## YOUR GOAL
Number of lines with "Συνεργατών" in the data: give that figure by itself.

━━━ MATERIALS PROVIDED ━━━

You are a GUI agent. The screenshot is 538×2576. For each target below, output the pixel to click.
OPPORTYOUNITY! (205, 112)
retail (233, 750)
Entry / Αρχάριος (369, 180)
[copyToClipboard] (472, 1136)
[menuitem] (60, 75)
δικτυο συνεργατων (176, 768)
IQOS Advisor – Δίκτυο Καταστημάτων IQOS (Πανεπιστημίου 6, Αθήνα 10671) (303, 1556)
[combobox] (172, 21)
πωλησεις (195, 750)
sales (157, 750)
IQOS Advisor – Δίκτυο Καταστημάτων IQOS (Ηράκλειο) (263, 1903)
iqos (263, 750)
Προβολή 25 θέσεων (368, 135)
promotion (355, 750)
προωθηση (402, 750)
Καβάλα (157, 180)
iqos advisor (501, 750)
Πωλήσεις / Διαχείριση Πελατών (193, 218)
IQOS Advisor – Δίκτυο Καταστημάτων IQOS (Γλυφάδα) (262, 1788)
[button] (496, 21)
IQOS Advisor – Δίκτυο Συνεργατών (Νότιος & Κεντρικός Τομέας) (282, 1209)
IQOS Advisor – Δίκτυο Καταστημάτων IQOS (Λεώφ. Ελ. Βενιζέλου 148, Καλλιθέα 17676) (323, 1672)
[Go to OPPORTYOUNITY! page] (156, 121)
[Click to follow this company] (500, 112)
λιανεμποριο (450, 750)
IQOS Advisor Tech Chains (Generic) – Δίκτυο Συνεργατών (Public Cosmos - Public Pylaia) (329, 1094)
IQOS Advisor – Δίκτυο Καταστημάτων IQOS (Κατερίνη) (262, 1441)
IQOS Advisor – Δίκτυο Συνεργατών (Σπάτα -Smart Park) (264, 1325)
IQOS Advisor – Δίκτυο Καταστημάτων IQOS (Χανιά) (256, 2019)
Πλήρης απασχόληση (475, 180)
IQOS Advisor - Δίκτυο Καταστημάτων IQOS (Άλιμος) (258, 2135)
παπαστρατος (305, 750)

━━━
━━━ MATERIALS PROVIDED ━━━

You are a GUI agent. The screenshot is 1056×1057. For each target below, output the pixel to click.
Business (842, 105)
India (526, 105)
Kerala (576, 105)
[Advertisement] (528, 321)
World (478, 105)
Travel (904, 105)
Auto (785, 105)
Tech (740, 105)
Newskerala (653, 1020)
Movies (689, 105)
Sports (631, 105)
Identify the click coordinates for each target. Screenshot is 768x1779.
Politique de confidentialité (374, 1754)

━━━

## SOLUTION FOR THIS EXERCISE
3